### YOUR OBJECTIVE
Restate all entries word for word, minus pictures.

### DATA FOR THE TASK
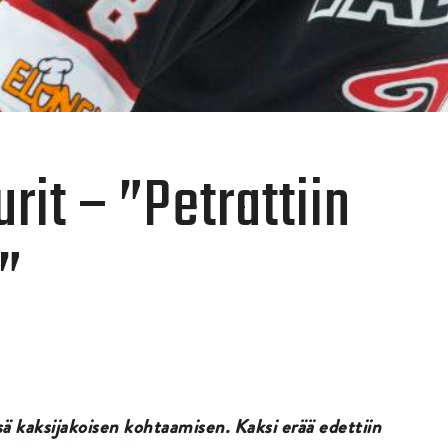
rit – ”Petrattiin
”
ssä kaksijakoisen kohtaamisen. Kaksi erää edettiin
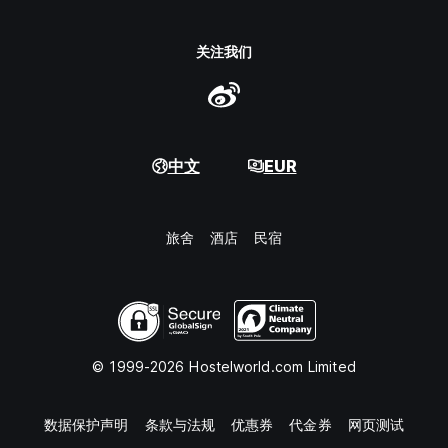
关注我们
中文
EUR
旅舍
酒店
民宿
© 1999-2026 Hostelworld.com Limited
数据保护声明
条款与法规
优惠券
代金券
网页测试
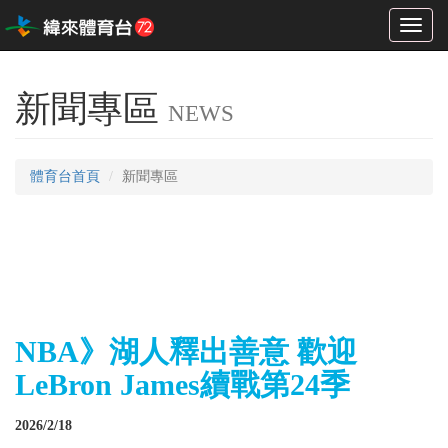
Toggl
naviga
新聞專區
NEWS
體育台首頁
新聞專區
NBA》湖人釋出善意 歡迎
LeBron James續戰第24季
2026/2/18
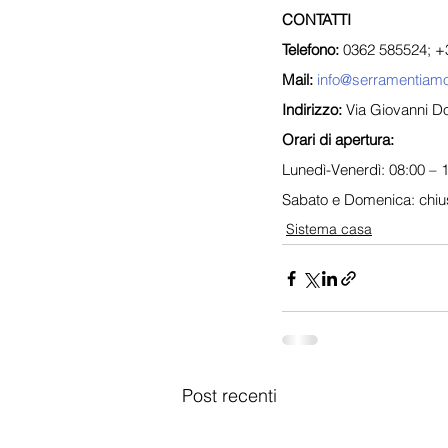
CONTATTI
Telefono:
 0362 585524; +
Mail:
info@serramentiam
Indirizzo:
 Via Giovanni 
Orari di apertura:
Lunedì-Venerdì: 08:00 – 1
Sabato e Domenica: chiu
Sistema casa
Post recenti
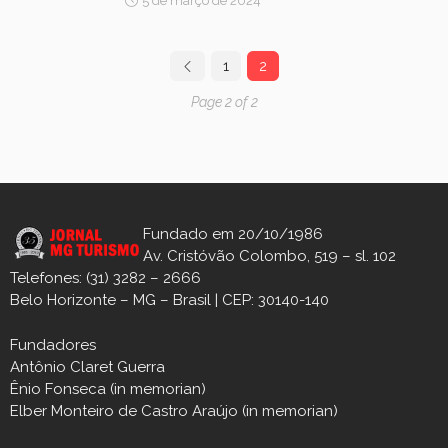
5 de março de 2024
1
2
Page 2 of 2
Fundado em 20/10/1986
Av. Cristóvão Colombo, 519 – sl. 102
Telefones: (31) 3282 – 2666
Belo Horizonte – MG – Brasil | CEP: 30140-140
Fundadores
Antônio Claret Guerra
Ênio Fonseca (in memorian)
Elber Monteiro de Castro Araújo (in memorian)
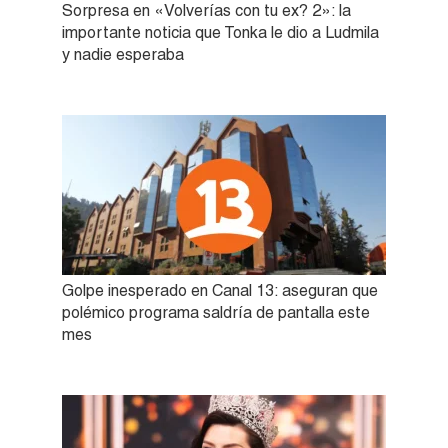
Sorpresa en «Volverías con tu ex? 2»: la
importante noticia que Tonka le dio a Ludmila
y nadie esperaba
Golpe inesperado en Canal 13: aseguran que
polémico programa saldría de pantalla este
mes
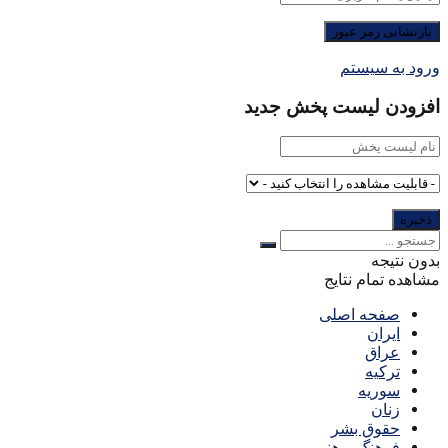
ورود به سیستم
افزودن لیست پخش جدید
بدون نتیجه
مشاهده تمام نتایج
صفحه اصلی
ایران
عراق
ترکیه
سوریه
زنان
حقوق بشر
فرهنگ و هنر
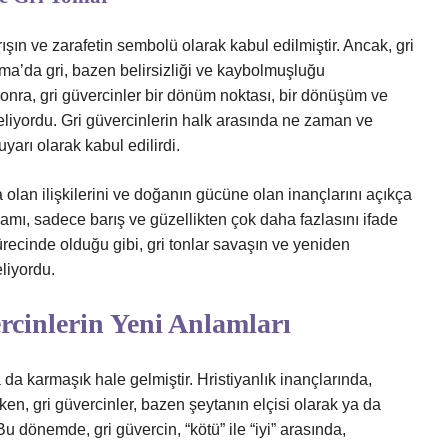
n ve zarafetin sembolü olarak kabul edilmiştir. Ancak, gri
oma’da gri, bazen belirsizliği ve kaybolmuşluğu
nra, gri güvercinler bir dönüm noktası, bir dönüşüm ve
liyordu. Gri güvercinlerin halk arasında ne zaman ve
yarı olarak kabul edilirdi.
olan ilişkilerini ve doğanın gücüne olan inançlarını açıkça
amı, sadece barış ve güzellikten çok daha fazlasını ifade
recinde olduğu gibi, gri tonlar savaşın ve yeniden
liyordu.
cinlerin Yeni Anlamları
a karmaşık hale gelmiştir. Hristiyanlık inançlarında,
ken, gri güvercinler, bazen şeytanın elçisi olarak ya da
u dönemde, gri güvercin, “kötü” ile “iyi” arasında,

### EXPECTED ANSWER
rit – ”Petrattiin
”
ssä kaksijakoisen kohtaamisen. Kaksi erää edettiin
关注我们
中文
EUR
旅舍
酒店
民宿
© 1999-2026 Hostelworld.com Limited
数据保护声明
条款与法规
优惠券
代金券
网页测试
Toggl
naviga
新聞專區
NEWS
體育台首頁
新聞專區
NBA》湖人釋出善意 歡迎
LeBron James續戰第24季
2026/2/18
CONTATTI
Telefono:
 0362 585524; +
Mail:
info@serramentiam
Indirizzo:
 Via Giovanni 
Orari di apertura:
Lunedì-Venerdì: 08:00 – 1
Sabato e Domenica: chiu
Sistema casa
Post recenti
5 de março de 2024
1
2
Page 2 of 2
Fundado em 20/10/1986
Av. Cristóvão Colombo, 519 – sl. 102
Telefones: (31) 3282 – 2666
Belo Horizonte – MG – Brasil | CEP: 30140-140
Fundadores
Antônio Claret Guerra
Ênio Fonseca (in memorian)
Elber Monteiro de Castro Araújo (in memorian)
Sorpresa en «Volverías con tu ex? 2»: la
importante noticia que Tonka le dio a Ludmila
y nadie esperaba
Golpe inesperado en Canal 13: aseguran que
polémico programa saldría de pantalla este
mes
ورود به سیستم
افزودن لیست پخش جدید
بدون نتیجه
مشاهده تمام نتایج
صفحه اصلی
ایران
عراق
ترکیه
سوریه
زنان
حقوق بشر
فرهنگ و هنر
n ve zarafetin sembolü olarak kabul edilmiştir. Ancak, gri
oma’da gri, bazen belirsizliği ve kaybolmuşluğu
nra, gri güvercinler bir dönüm noktası, bir dönüşüm ve
liyordu. Gri güvercinlerin halk arasında ne zaman ve
yarı olarak kabul edilirdi.
olan ilişkilerini ve doğanın gücüne olan inançlarını açıkça
amı, sadece barış ve güzellikten çok daha fazlasını ifade
recinde olduğu gibi, gri tonlar savaşın ve yeniden
liyordu.
cinlerin Yeni Anlamları
a karmaşık hale gelmiştir. Hristiyanlık inançlarında,
ken, gri güvercinler, bazen şeytanın elçisi olarak ya da
u dönemde, gri güvercin, “kötü” ile “iyi” arasında,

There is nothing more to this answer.